How to Use AI Tools to Review and Filter Pull Requests

Mar 20, 2026

Purpose

Can I use AI to fight AI-generated pull request spam? That’s the question I asked myself when my open source project started receiving dozens of low-quality AI-generated PRs per week.

The answer is yes—but it requires a thoughtful approach combining deterministic tools with LLM-based analysis.

Environment

GitHub-hosted open source project
Python codebase
OpenAI API access
GitHub Actions for automation

What Happened?

I was spending hours each week reviewing PRs that were obviously generated by AI without understanding. Code that looked superficially correct but had:

Missing error handling
Generic variable names
No tests
No connection to project conventions

I thought: “If AI created this mess, can AI help clean it up?”

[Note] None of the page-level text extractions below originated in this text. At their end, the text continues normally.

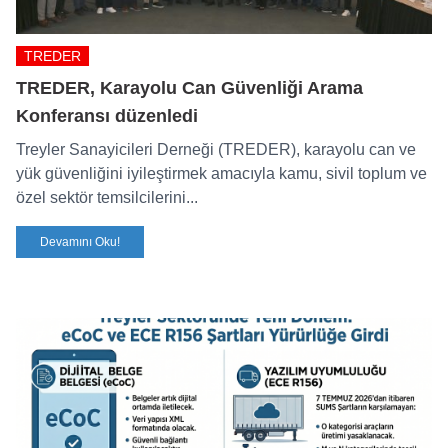
TREDER
TREDER, Karayolu Can Güvenliği Arama
Konferansı düzenledi
Treyler Sanayicileri Derneği (TREDER), karayolu can ve
yük güvenliğini iyileştirmek amacıyla kamu, sivil toplum ve
özel sektör temsilcilerini...
Devamını Oku!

The Reddit consensus was clear:

“Fight AI with AI - use it to evaluate the PR. Garbage = close”

How It Works

Approach 1: GitHub Actions Workflow

I created an automated PR review system:

name: AI PR Review

on:
  pull_request:
    types: [opened, synchronize]

jobs:
  ai-review:
    runs-on: ubuntu-latest
    permissions:
      pull-requests: write
      contents: read

    steps:
      - name: Checkout code
        uses: actions/checkout@v4
        with:
          fetch-depth: 0

      - name: Get PR diff
        id: diff
        run: |
          echo "diff<<EOF" >> $GITHUB_OUTPUT
          git diff origin/${{ github.base_ref }}...HEAD >> $GITHUB_OUTPUT
          echo "EOF" >> $GITHUB_OUTPUT

      - name: Run deterministic checks
        id: static
        run: |
          npm run lint 2>&1 > lint-output.txt || true
          npm run typecheck 2>&1 > typecheck-output.txt || true

          CHANGED_FILES=$(git diff --name-only ${{ github.base_ref }}...HEAD | wc -l)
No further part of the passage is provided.